Work instructions
Copy each line of the records below that mentions the word "площадке".
--- Available data Enclosed Below ---
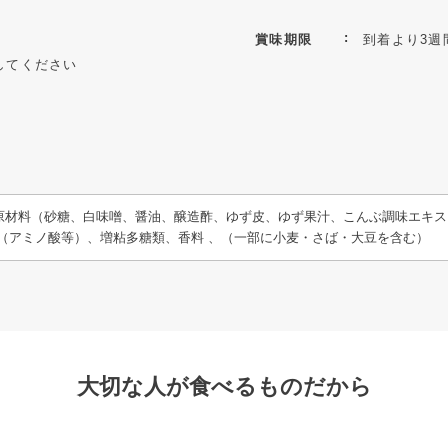
賞味期限
到着より3週
してください
原材料（砂糖、白味噌、醤油、醸造酢、ゆず皮、ゆず果汁、こんぶ調味エキス
料（アミノ酸等）、増粘多糖類、香料 、（一部に小麦・さば・大豆を含む）
大切な人が食べるものだから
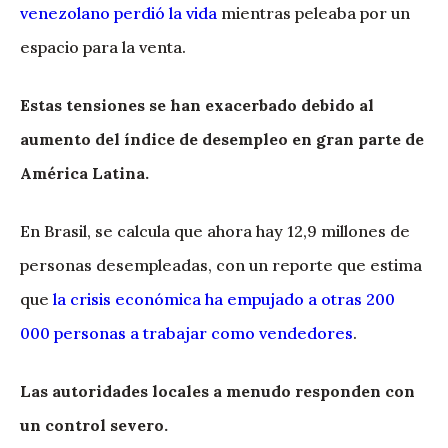
venezolano perdió la vida
mientras peleaba por un
espacio para la venta.
Estas tensiones se han exacerbado debido al
aumento del índice de desempleo en gran parte de
América Latina.
En Brasil, se calcula que ahora hay 12,9 millones de
personas desempleadas, con un reporte que estima
que
la crisis económica ha empujado a otras 200
000 personas a trabajar como vendedores
.
Las autoridades locales a menudo responden con
un control severo.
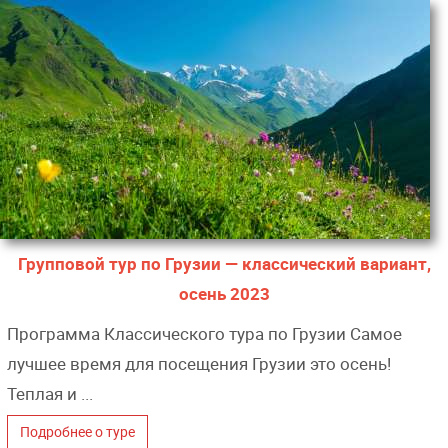
Групповой тур по Грузии — классический вариант,
осень 2023
Программа Классического тура по Грузии Самое
лучшее время для посещения Грузии это осень!
Теплая и ...
Подробнее о туре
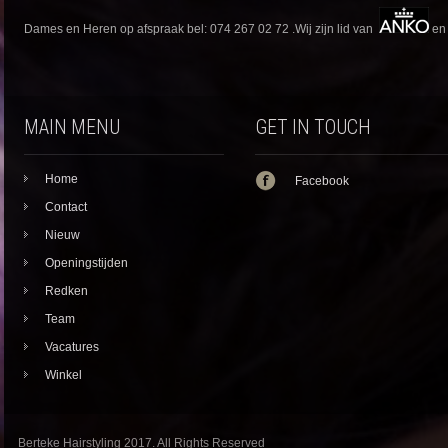
Dames en Heren op afspraak bel: 074 267 02 72 .Wij zijn lid van
en
MAIN MENU
GET IN TOUCH
Home
Facebook
Contact
Nieuw
Openingstijden
Redken
Team
Vacatures
Winkel
Berteke Hairstyling 2017. All Rights Reserved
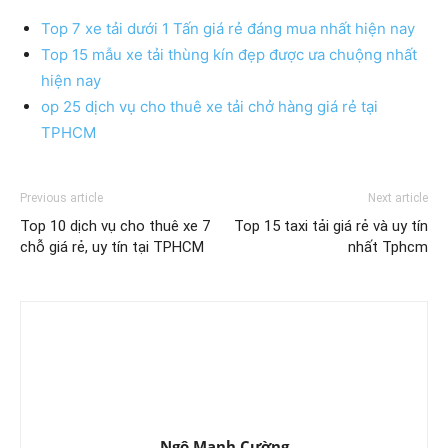
Top 7 xe tải dưới 1 Tấn giá rẻ đáng mua nhất hiện nay
Top 15 mẫu xe tải thùng kín đẹp được ưa chuộng nhất
hiện nay
op 25 dịch vụ cho thuê xe tải chở hàng giá rẻ tại
TPHCM
Previous article
Next article
Top 10 dịch vụ cho thuê xe 7
Top 15 taxi tải giá rẻ và uy tín
chỗ giá rẻ, uy tín tại TPHCM
nhất Tphcm
Ngô Mạnh Cường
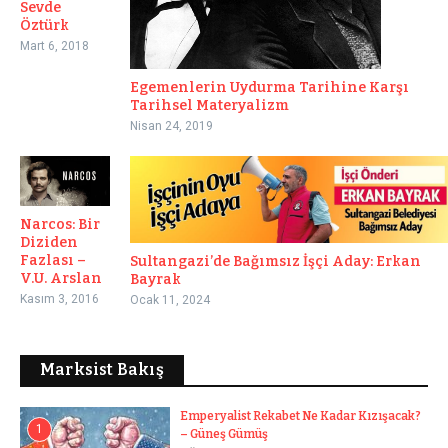
Sevde
Öztürk
Mart 6, 2018
Egemenlerin Uydurma Tarihine Karşı
Tarihsel Materyalizm
Nisan 24, 2019
Narcos: Bir
Diziden
Fazlası –
Sultangazi’de Bağımsız İşçi Aday: Erkan
V.U. Arslan
Bayrak
Kasım 3, 2016
Ocak 11, 2024
Marksist Bakış
Emperyalist Rekabet Ne Kadar Kızışacak?
1
– Güneş Gümüş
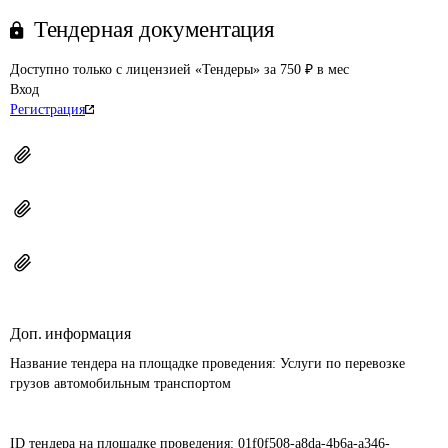
Тендерная документация
Доступно только с лицензией «Тендеры» за 750 ₽ в мес
Вход
Регистрация
Доп. информация
Название тендера на площадке проведения: 
Услуги по перевозке 
грузов автомобильным транспортом

ID тендера на площадке проведения: 
01f0f508-a8da-4b6a-a346-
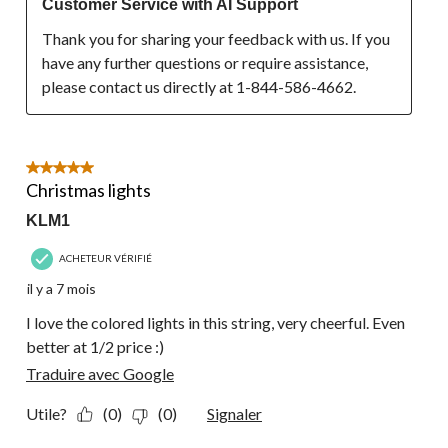
Customer Service with AI Support
Thank you for sharing your feedback with us. If you 
have any further questions or require assistance, 
please contact us directly at 1-844-586-4662.
5 étoile(s) sur 5.
Christmas lights
KLM1
ACHETEUR VÉRIFIÉ
il y a 7 mois
I love the colored lights in this string, very cheerful. Even
better at 1/2 price :)
Traduire avec Google
Utile?
(0)
(0)
Signaler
--- End of Enclosed Available data ---
Worked solution
Название тендера на площадке проведения: 
ID тендера на площадке проведения: 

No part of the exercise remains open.